I arrived at Busan airport and stood at the bus stop waiting to be taken to the train station. I friendly Korean guy started chatting to me about Busan and travelling and Japan and i thought, “This is a decent welcome. Nice happy, friendly, people striking up conversations at bus stops.” Then he said something about “many problems” in the world and the “meaning of life” and he thrust some leaflets in my face about God and Jesus. It’s interesting to see just how fast you can change your opinion about a complete stranger. Thankfully he didn’t follow me onto the bus that zoomed its way through Busan which resembled a high rise city that recently fell out the sky and landed on the side of a load of misty green mountains next to the beach.
I didn’t stay long. I was aiming to meet up with some old friends in Seoul. It wasn’t until i arrived that i realised that Seoul was a bit of an old friend too, having lived there (on and off) for almost two years, and it dawned on me how much of the place i’d completely forgotten about. There are the middle aged men with bright pink polo shirts tucked into shiny black trousers with shiny black shoes and shiny black hair getting drunk on soju and barking at each other into the night. There are the cackling old perma-permed women laughing and joking wearing their purple floral print shirts selling food from street stalls. There are the nightclub salesmen trying to coerce young women into nightclubs and bars. There are the taxi drivers who honk and grumble if the car ahead isn’t breaking the speed limit or the bumper in front. There are the bus drivers who seem to be heavily involved in their own personal Grand Prix to see who can drive the fastest to the next red light. I’d forgotten about Seoul. It seems to live constantly at maximum revs, full speed, foot to the floor. Eat. Drink. Work. Sleep. Play. Fuck. Shop. Chat. Shout. Sing. It’s ferocious. And Korean people also seem to take the same approach with their emotions as they swing from Maximum Happy to Maximum Angry to Maximum Funny within minutes. Shades of grey don’t exist in Seoul. Just endless neon. But i remembered that that’s what i both like and dislike about it at the same time. People wear their hearts of the sleeves (and, quite often, their pockets, and jeans and shoelaces and anywhere there’s a free space) which is both entertaining and affirming and yet i doubt many people in Seoul ever thought, “Understated is underrated” or “Hmm, maybe that’s a bit loud.”
So i met up with old friends and joined in.
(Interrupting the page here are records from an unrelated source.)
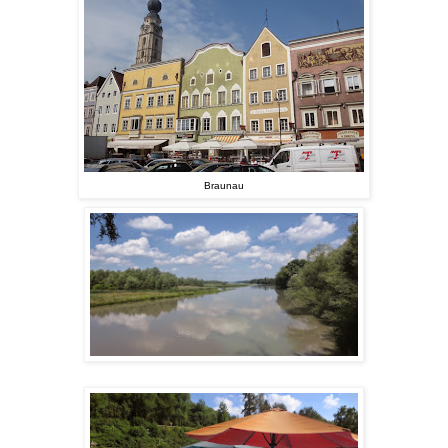
Braunau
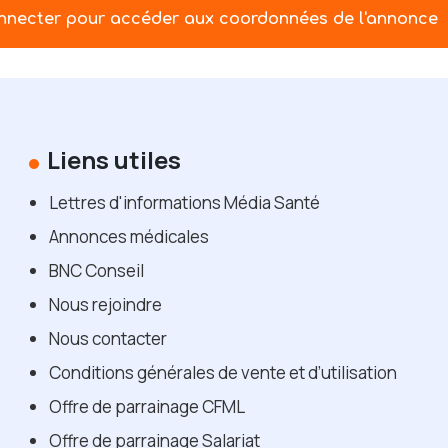
nnecter pour accéder aux coordonnées de l'annonce
Liens utiles
Lettres d'informations Média Santé
Annonces médicales
BNC Conseil
Nous rejoindre
Nous contacter
Conditions générales de vente et d’utilisation
Offre de parrainage CFML
Offre de parrainage Salariat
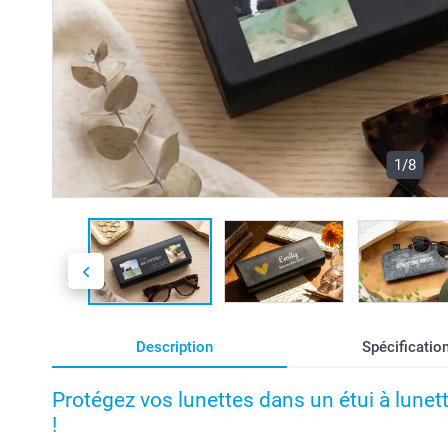
1/8
Description
Spécificatio
Protégez vos lunettes dans un étui à lunet
!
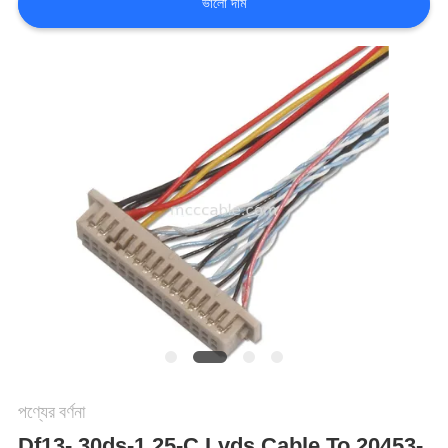
ভালো দাম
মামলা
একটি
উদ্ধৃতি
অনুরোধ
করুন
সাইট
ম্যাপ
পণ্যের বর্ণনা
গোপনীয়তা
Df13- 30ds-1.25-C Lvds Cable To 20453-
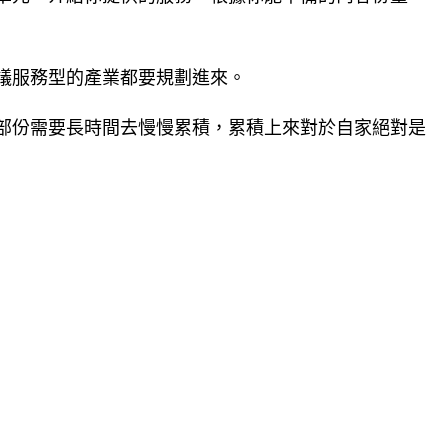
議服務型的產業都要規劃進來。
部份需要長時間去慢慢累積，累積上來對於自家絕對是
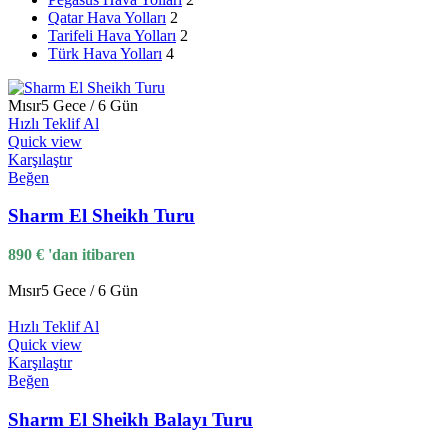
-10%
Popüler
Endonezya
Bali
Seminyak
⭐⭐⭐⭐⭐
Qatar Hava Yolları
2
Tarifeli Hava Yolları
2
Hızlı Teklif Al
Türk Hava Yolları
4
Quick view
Karşılaştır
Beğen
Mısır
5 Gece / 6 Gün
Hızlı Teklif Al
Grand Seminyak Bali
Quick view
Karşılaştır
Orijinal fiyat: 222 €.
199
€
Şu andaki fiyat: 199 €.
'dan iti
222
€
Beğen
Sharm El Sheikh Turu
-15%
Popüler
Seyşeller
Mahe
⭐⭐⭐⭐⭐
890
€
'dan itibaren
Hızlı Teklif Al
Quick view
Mısır
5 Gece / 6 Gün
Karşılaştır
Beğen
Hızlı Teklif Al
Quick view
Four Seasons Resort Seychelles
Karşılaştır
Beğen
Orijinal fiyat: 799 €.
679
€
Şu andaki fiyat: 679 €.
'dan iti
799
€
Sharm El Sheikh Balayı Turu
-25%
Popüler
Tayland
Koh Samui
⭐⭐⭐⭐⭐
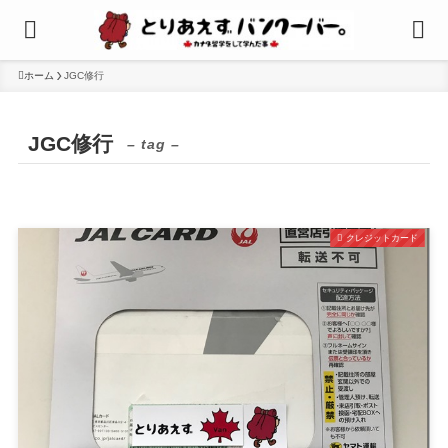
ホーム
JGC修行
JGC修行
– tag –
クレジットカード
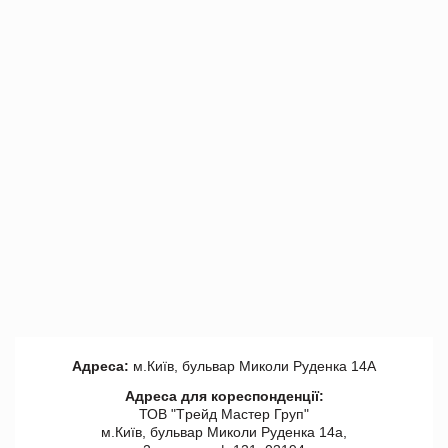
Адреса:
м.Київ, бульвар Миколи Руденка 14А
Адреса для кореспонденції:
ТОВ "Tрейд Мастер Груп"
м.Київ, бульвар Миколи Руденка 14а,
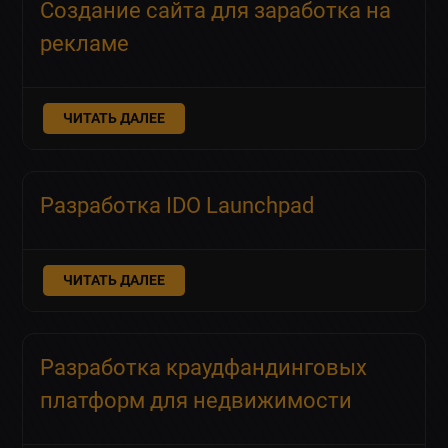
Создание сайта для заработка на
рекламе
ЧИТАТЬ ДАЛЕЕ
Разработка IDO Launchpad
ЧИТАТЬ ДАЛЕЕ
Разработка краудфандинговых
платформ для недвижимости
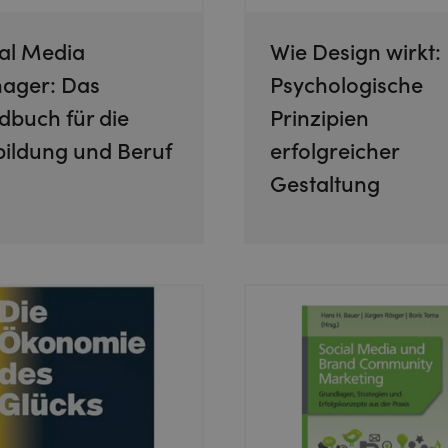
al Media
Wie Design wirkt:
ager: Das
Psychologische
buch für die
Prinzipien
ildung und Beruf
erfolgreicher
Gestaltung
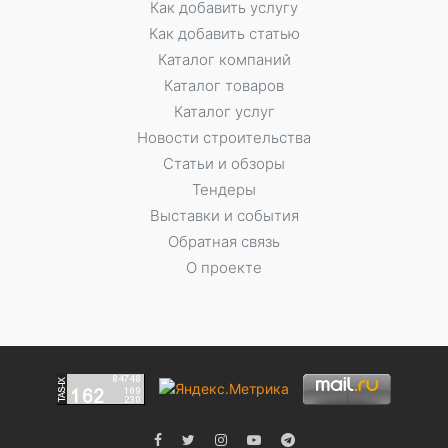
Как добавить услугу
Как добавить статью
Каталог компаний
Каталог товаров
Каталог услуг
Новости строительства
Статьи и обзоры
Тендеры
Выставки и события
Обратная связь
О проекте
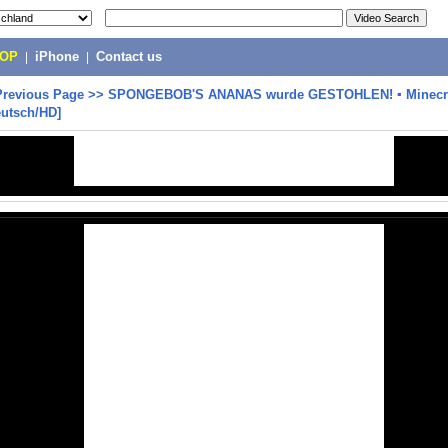
POP
|
iPhone
|
Contact us
Previous Page
>>
SPONGEBOB'S ANANAS wurde GESTOHLEN! ▪ Minecr
eutsch/HD]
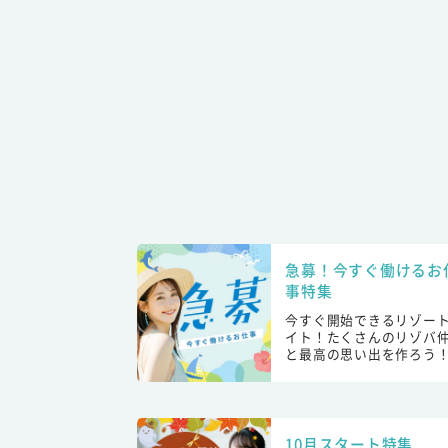
急募！今すぐ働けるお
事特集
今すぐ開始できるリゾー
イト！たくさんのリゾバ
と最高の思い出を作ろう
10月スタート特集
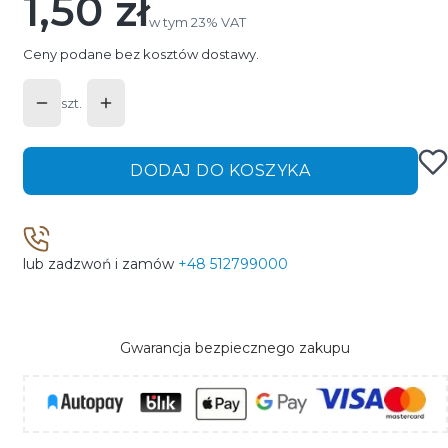
1,50 zł
Cena
w tym 23% VAT
w tym
23%
VAT
Ceny podane bez kosztów dostawy.
szt.
DODAJ DO KOSZYKA
lub zadzwoń i zamów
+48 512799000
Gwarancja bezpiecznego zakupu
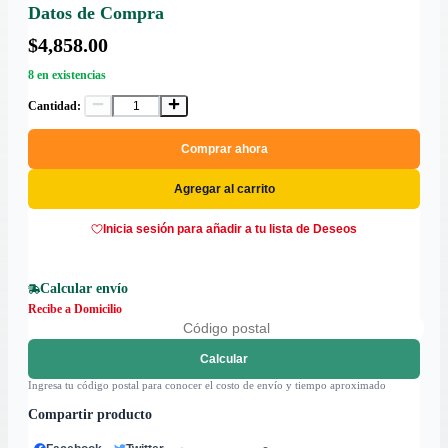
Datos de Compra
$4,858.00
8 en existencias
Cantidad:
Comprar ahora
Agregar al carrito
Inicia sesión para añadir a tu lista de Deseos
Calcular envío
Recibe a Domicilio
Calcular
Ingresa tu código postal para conocer el costo de envío y tiempo aproximado
Compartir producto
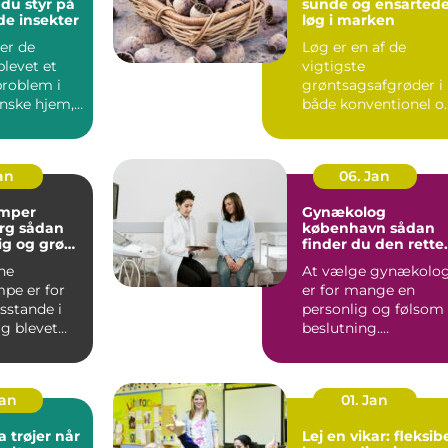
 du styr på
sunde og ensarted
de insekter
løg i marken
er de
Løg er en af de
blevet et
vigtigste
problem i
grøntsagsafgrøder i
nske hjem,
både konventionel o
 er ingen
økologisk produktion
..
Når en avle...
Jan
06. Jan
mper
Gynækolog
ådan
københavn sådan
lig og grøn
finder du den rette
t rundt
specialist
ne
At vælge gynækolo
pe er for
er for mange en
stande i
personlig og følsom
g blevet
beslutning.
 både lavere
Undersøgelser og
ing...
behandlinger for...
Jan
01. Jan
trøjer når
Lej en vikar: fleksib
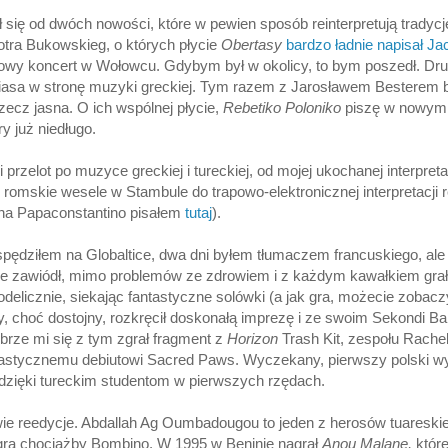
ł się od dwóch nowości, które w pewien sposób reinterpretują tradycj
otra Bukowskieg, o których płycie
Obertasy
bardzo ładnie napisał J
rowy koncert w Wołowcu. Gdybym był w okolicy, to bym poszedł. Dru
iasa w stronę muzyki greckiej. Tym razem z Jarosławem Besterem bio
rzecz jasna. O ich wspólnej płycie,
Rebetiko Poloniko
piszę w nowym
y już niedługo.
przelot po muzyce greckiej i tureckiej, od mojej ukochanej interpreta
 romskie wesele w Stambule do trapowo-elektronicznej interpretacji r
na Papaconstantino pisałem
tutaj
).
spędziłem na Globaltice, dwa dni byłem tłumaczem francuskiego, ale
ie zawiódł, mimo problemów ze zdrowiem i z każdym kawałkiem grał 
odelicznie, siekając fantastyczne solówki (a jak gra, możecie zobacz
 choć dostojny, rozkręcił doskonałą imprezę i ze swoim Sekondi Ban
obrze mi się z tym zgrał fragment z
Horizon
Trash Kit, zespołu Rachel
tastycznemu debiutowi Sacred Paws. Wyczekany, pierwszy polski w
 dzięki tureckim studentom w pierwszych rzędach.
wie reedycje. Abdallah Ag Oumbadougou to jeden z herosów tuareski
i gra chociażby Bombino. W 1995 w Beninie nagrał
Anou Malane,
które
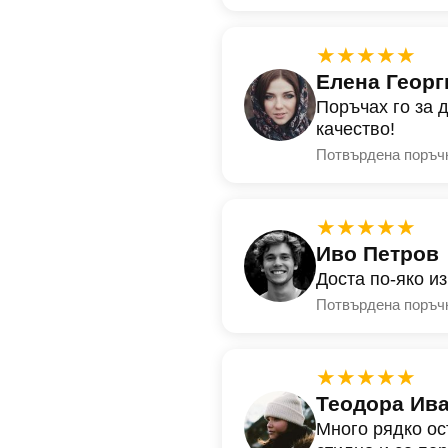
★★★★★
Елена Георг
Поръчах го за 
качество!
Потвърдена поръч
★★★★★
Иво Петров
Доста по-яко и
Потвърдена поръч
★★★★★
Теодора Ив
Много рядко ос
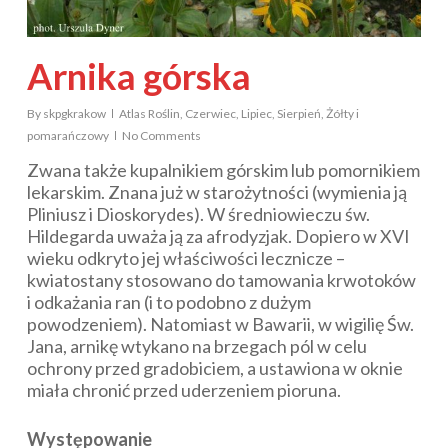
Arnika górska
By
skpgkrakow
Atlas Roślin
,
Czerwiec
,
Lipiec
,
Sierpień
,
Żółty i
pomarańczowy
No Comments
Zwana także kupalnikiem górskim lub pomornikiem
lekarskim. Znana już w starożytności (wymienia ją
Pliniusz i Dioskorydes). W średniowieczu św.
Hildegarda uważa ją za afrodyzjak. Dopiero w XVI
wieku odkryto jej właściwości lecznicze –
kwiatostany stosowano do tamowania krwotoków
i odkażania ran (i to podobno z dużym
powodzeniem). Natomiast w Bawarii, w wigilię Św.
Jana, arnikę wtykano na brzegach pól w celu
ochrony przed gradobiciem, a ustawiona w oknie
miała chronić przed uderzeniem pioruna.
Występowanie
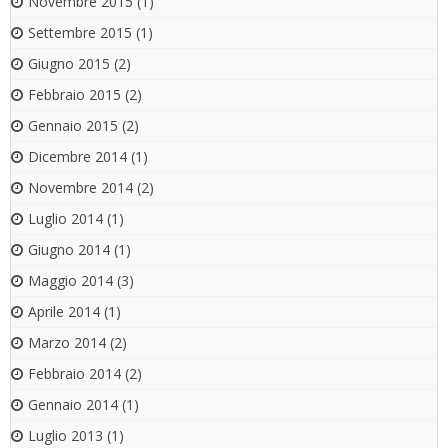
Novembre 2015
(1)
Settembre 2015
(1)
Giugno 2015
(2)
Febbraio 2015
(2)
Gennaio 2015
(2)
Dicembre 2014
(1)
Novembre 2014
(2)
Luglio 2014
(1)
Giugno 2014
(1)
Maggio 2014
(3)
Aprile 2014
(1)
Marzo 2014
(2)
Febbraio 2014
(2)
Gennaio 2014
(1)
Luglio 2013
(1)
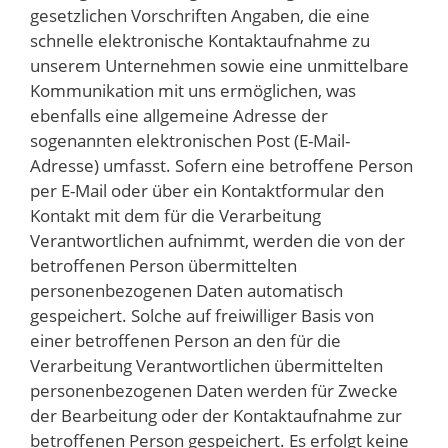
gesetzlichen Vorschriften Angaben, die eine
schnelle elektronische Kontaktaufnahme zu
unserem Unternehmen sowie eine unmittelbare
Kommunikation mit uns ermöglichen, was
ebenfalls eine allgemeine Adresse der
sogenannten elektronischen Post (E-Mail-
Adresse) umfasst. Sofern eine betroffene Person
per E-Mail oder über ein Kontaktformular den
Kontakt mit dem für die Verarbeitung
Verantwortlichen aufnimmt, werden die von der
betroffenen Person übermittelten
personenbezogenen Daten automatisch
gespeichert. Solche auf freiwilliger Basis von
einer betroffenen Person an den für die
Verarbeitung Verantwortlichen übermittelten
personenbezogenen Daten werden für Zwecke
der Bearbeitung oder der Kontaktaufnahme zur
betroffenen Person gespeichert. Es erfolgt keine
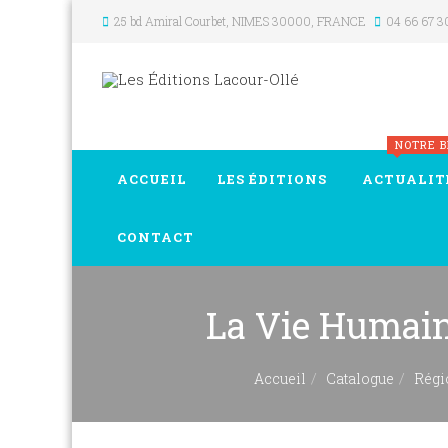
25 bd Amiral Courbet
, NIMES
30000
,
FRANCE
04 66 67 3
NOTRE 
ACCUEIL
LES ÉDITIONS
ACTUALIT
CONTACT
La Vie Humain
Accueil
Catalogue
Régi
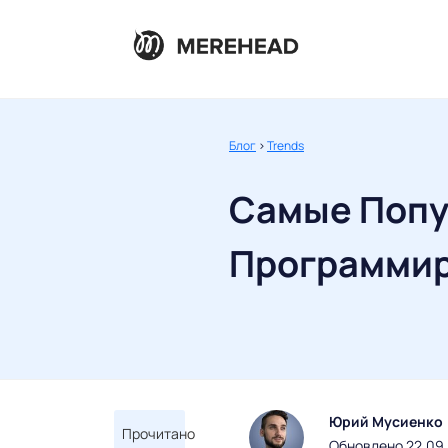
Блог
>
Trends
Самые Попу
Программир
Юрий Мусиенко
Прочитано
Обновлено 22.09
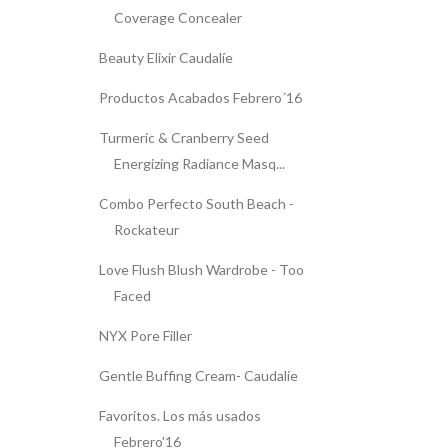
Coverage Concealer
Beauty Elixir Caudalíe
Productos Acabados Febrero´16
Turmeric & Cranberry Seed
Energizing Radiance Masq...
Combo Perfecto South Beach -
Rockateur
Love Flush Blush Wardrobe - Too
Faced
NYX Pore Filler
Gentle Buffing Cream- Caudalíe
Favoritos. Los más usados
Febrero'16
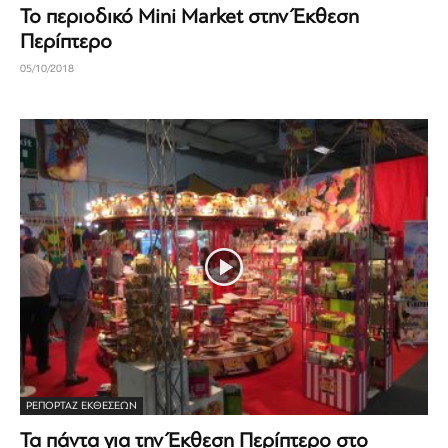
Το περιοδικό Mini Market στην Έκθεση
Περίπτερο
05/10/2018
ΡΕΠΟΡΤΆΖ ΕΚΘΈΣΕΩΝ
Τα πάντα για την Έκθεση Περίπτερο στο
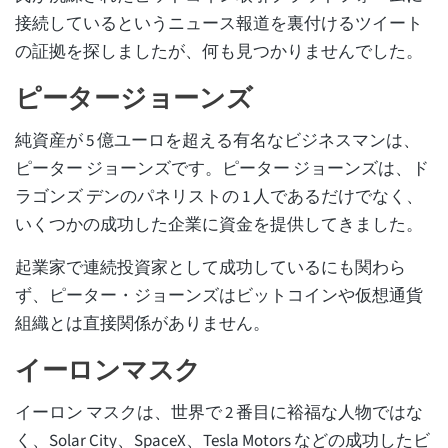
接続しているというニュース報道を裏付けるツイート
の証拠を探しましたが、何も見つかりませんでした。
ピータージョーンズ
純資産が 5 億ユーロを超える有名なビジネスマンは、
ピーター ジョーンズです。ピーター ジョーンズは、ド
ラゴンズ デンのパネリストの 1 人であるだけでなく、
いくつかの成功した企業に資金を提供してきました。
起業家で連続投資家として成功しているにも関わら
ず、ピーター・ジョーンズはビットコインや仮想通貨
組織とは直接関係がありません。
イーロンマスク
イーロン マスクは、世界で 2 番目に裕福な人物ではな
く、Solar City、SpaceX、Tesla Motors などの成功したビ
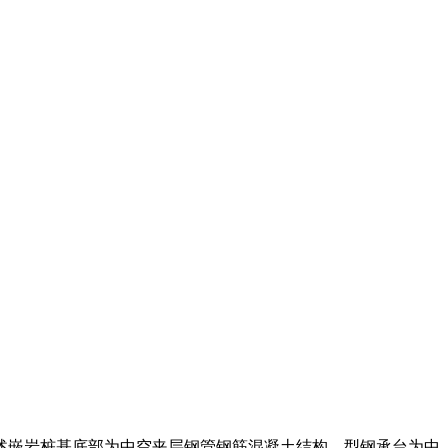
述嵌岩桩基底部为中空夹层钢管钢筋混凝土结构，型钢承台为中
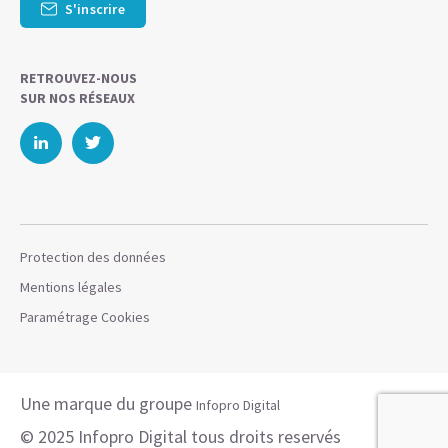
S'inscrire
RETROUVEZ-NOUS
SUR NOS RÉSEAUX
Protection des données
Mentions légales
Paramétrage Cookies
Une marque du groupe
Infopro Digital
© 2025 Infopro Digital tous droits reservés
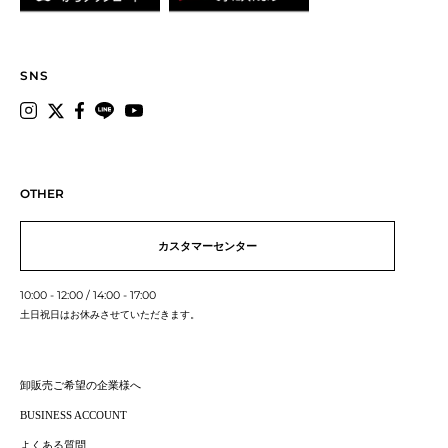
SNS
OTHER
カスタマーセンター
10:00 - 12:00 / 14:00 - 17:00
土日祝日はお休みさせていただきます。
卸販売ご希望の企業様へ
BUSINESS ACCOUNT
よくある質問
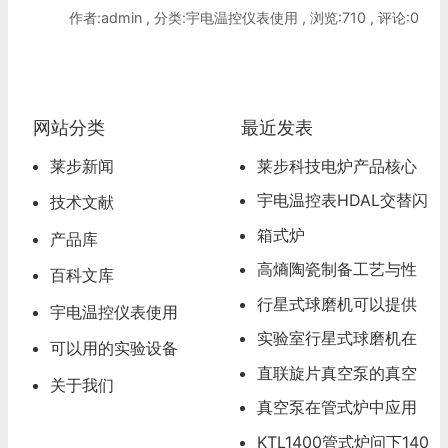
作者:admin , 分类:宇电温控仪表使用 , 浏览:710 , 评论:0
网站分类
最近发表
莱步新闻
莱步科技电炉产品核心
超级卖点
宇电温控表HDAL交替闪
技术文献
烁，超温报警怎么办
箱式炉
产品库
高熵陶瓷制备工艺与性
百科文库
能分析
行星式球磨机可以提供
宇电温控仪表使用
试磨服务
实验室行星式球磨机在
可以用的实验设备
材料研发领域的应用
直联旋片真空泵的真空
关于我们
度可以达到多少
真空泵在管式炉中应用
应该注意的问题
KTL1400管式炉问下140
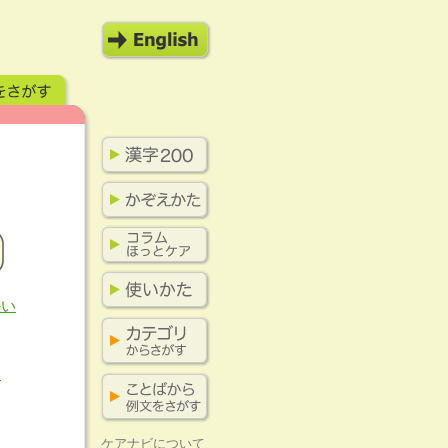
かい
う
ケアナビについて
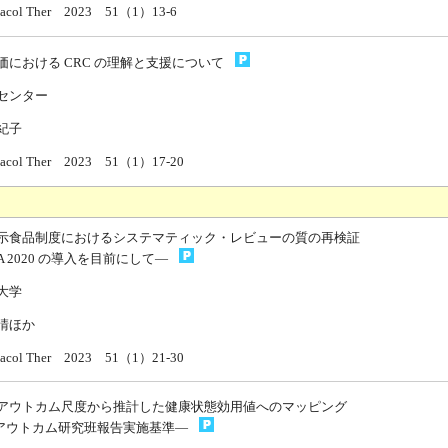
rmacol Ther 2023 51（1）13-6
価における CRC の理解と支援について
センター
紀子
rmacol Ther 2023 51（1）17-20
示食品制度におけるシステマティック・レビューの質の再検証
MA 2020 の導入を目前にして—
大学
晴ほか
rmacol Ther 2023 51（1）21-30
アウトカム尺度から推計した健康状態効用値へのマッピング
ORアウトカム研究班報告実施基準—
I ate too much and drank too much and slept too much and watched baseball too much and tried to do everything in excess. The weather joined in and it rained too much (then again, it is the rainy season) so the Han River was bursting its banks as the roads were bursting with cars and the shops and streets bursting with people. I didn’t really see anything that i hadn’t seen before apart from a few new buildings and i didn’t really eat or drink anything i hadn’t had before as Korean bbq is still damn tasty and Korean beer is still the worst in the entire world (seriously, they should be indicted on some kind of Health and Safety or criminal charges, it’s that bad) and that was Seoul. A nice few days doing too much of not much.
I ended where i started back in Busan on a Saturday night ready for my cheap flight back to Japan on the Sunday morning. Busan was covered in an eerie sunset mist that rolled off the sea and clung to the high rise next to the most famous strip of sand in Korea - Haeundae beach. The neon signs blinked in the shrouded darkening distance unsure of what they were advertising and which buildings they were attached to. Beneath them thousands of people went about their Saturday nights eating, drinking, laughing, crying, driving. Whatever it was they were doing, there was probably a surplus of it.